▶ _Task objective_
Among the lines below, count those with "pede". Give only the number.

___ Extracted material

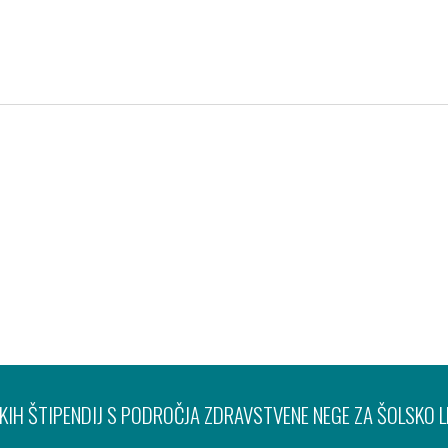
Pravno obvestilo
Varov
IH ŠTIPENDIJ S PODROČJA ZDRAVSTVENE NEGE ZA ŠOLSKO 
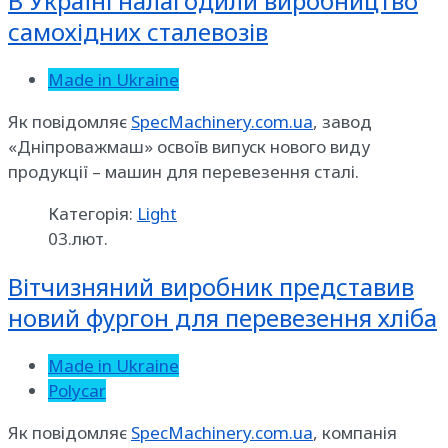
В Україні налагодили виробництво
самохідних сталевозів
Made in Ukraine
Як повідомляє
SpecMachinery.com.ua
, завод
«Дніпроважмаш» освоїв випуск нового виду
продукції – машин для перевезення сталі.
Категорія:
Light
03.лют.
Вітчизняний виробник представив
новий фургон для перевезення хліба
Made in Ukraine
Polycar
Як повідомляє
SpecMachinery.com.ua
, компанія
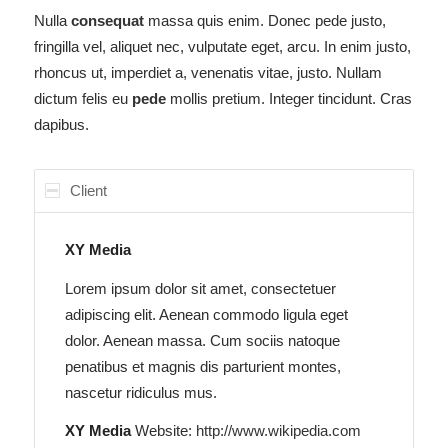
Nulla
consequat
massa quis enim. Donec pede justo,
fringilla vel, aliquet nec, vulputate eget, arcu. In enim justo,
rhoncus ut, imperdiet a, venenatis vitae, justo. Nullam
dictum felis eu
pede
mollis pretium. Integer tincidunt. Cras
dapibus.
Client
XY Media
Lorem ipsum dolor sit amet, consectetuer
adipiscing elit. Aenean commodo ligula eget
dolor. Aenean massa. Cum sociis natoque
penatibus et magnis dis parturient montes,
nascetur ridiculus mus.
XY Media
Website:
http://www.wikipedia.com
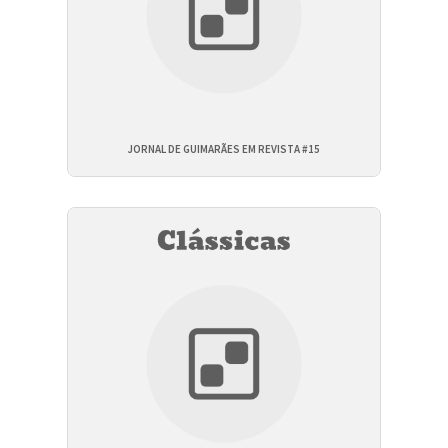
JORNAL DE GUIMARÃES EM REVISTA #15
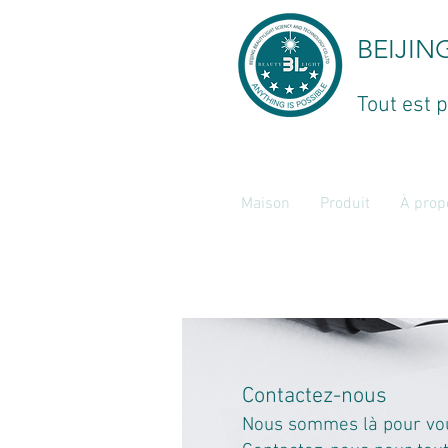
BEIJIN
Tout est p
Maison
Produit
À prop
Contactez-nous
Nous sommes là pour vou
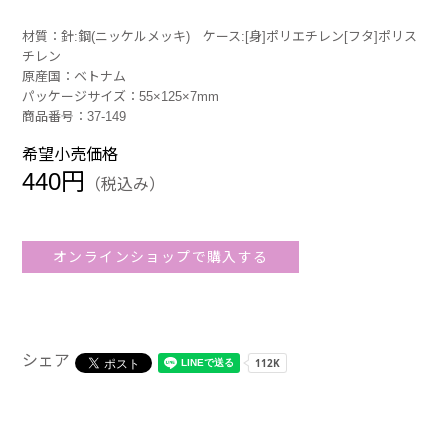
材質：針:鋼(ニッケルメッキ) ケース:[身]ポリエチレン[フタ]ポリス
チレン
原産国：ベトナム
パッケージサイズ：55×125×7mm
商品番号：37-149
希望小売価格
440円
（税込み）
オンラインショップで購入する
シェア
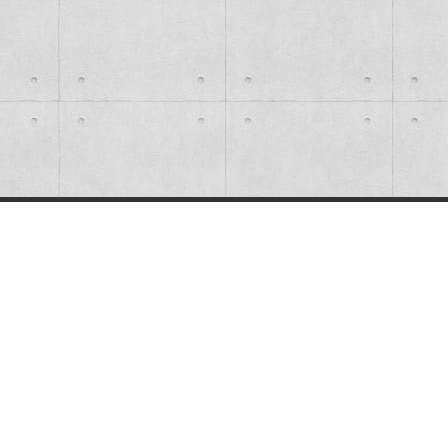
1~10戸
11~20戸
21~30戸
31~40戸
41~50戸
51~60戸
61~70戸
91~100戸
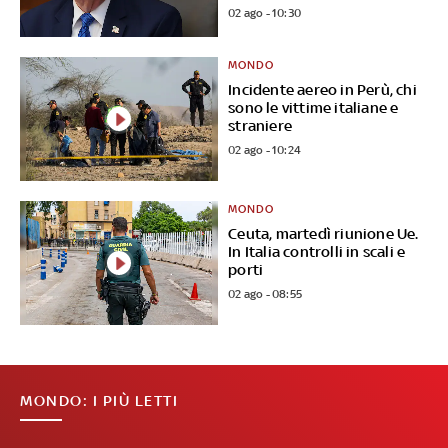
02 ago - 10:30
MONDO
Incidente aereo in Perù, chi
sono le vittime italiane e
straniere
02 ago - 10:24
MONDO
Ceuta, martedì riunione Ue.
In Italia controlli in scali e
porti
02 ago - 08:55
MONDO: I PIÙ LETTI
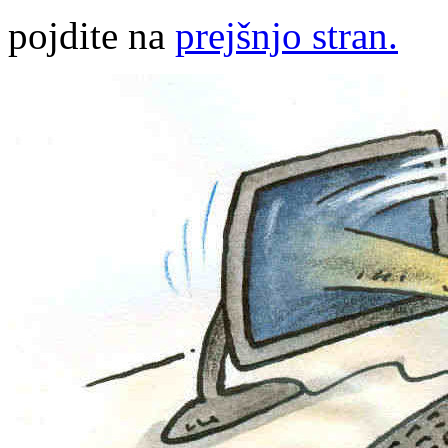
pojdite na
prejšnjo stran.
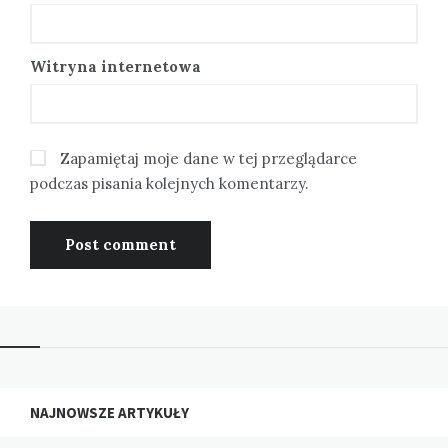
Witryna internetowa
Zapamiętaj moje dane w tej przeglądarce
podczas pisania kolejnych komentarzy.
NAJNOWSZE ARTYKUŁY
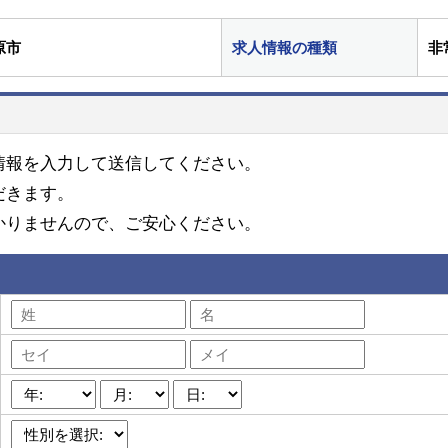
原市
求人情報の種類
非
情報を入力して送信してください。
だきます。
かりませんので、ご安心ください。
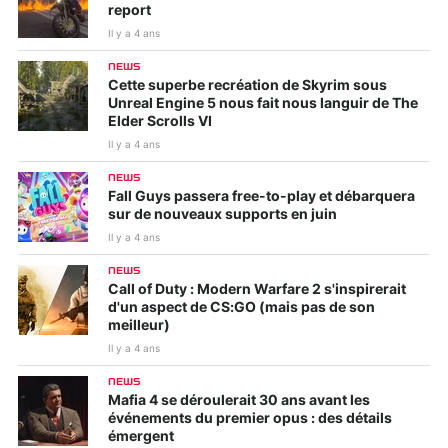
report
Il y a 4 ans
NEWS
Cette superbe recréation de Skyrim sous
Unreal Engine 5 nous fait nous languir de The
Elder Scrolls VI
Il y a 4 ans
NEWS
Fall Guys passera free-to-play et débarquera
sur de nouveaux supports en juin
Il y a 4 ans
NEWS
Call of Duty : Modern Warfare 2 s'inspirerait
d'un aspect de CS:GO (mais pas de son
meilleur)
Il y a 4 ans
NEWS
Mafia 4 se déroulerait 30 ans avant les
événements du premier opus : des détails
émergent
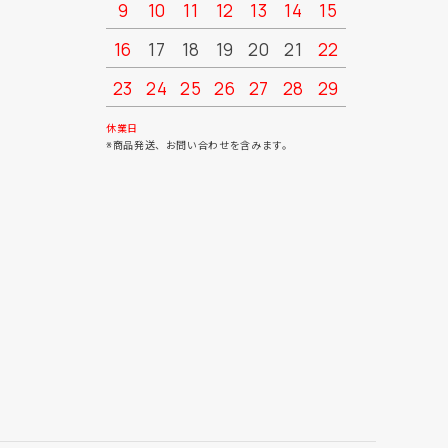
9
10
11
12
13
14
15
13
14
16
17
18
19
20
21
22
20
21
23
24
25
26
27
28
29
27
28
30
31
休業日
※商品発送、お問い合わせを含みます。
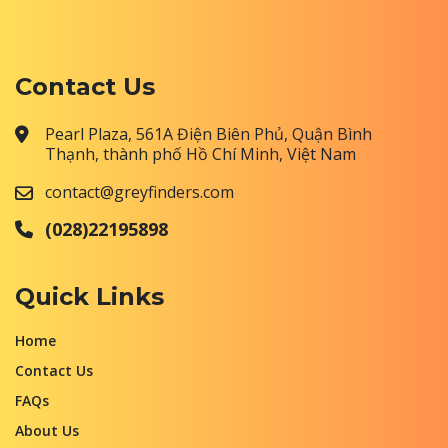
Contact Us
Pearl Plaza, 561A Điện Biên Phủ, Quận Bình
Thạnh, thành phố Hồ Chí Minh, Việt Nam
contact@greyfinders.com
(028)22195898
Quick Links
Home
Contact Us
FAQs
About Us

______

▶ _Result of the exercise_
2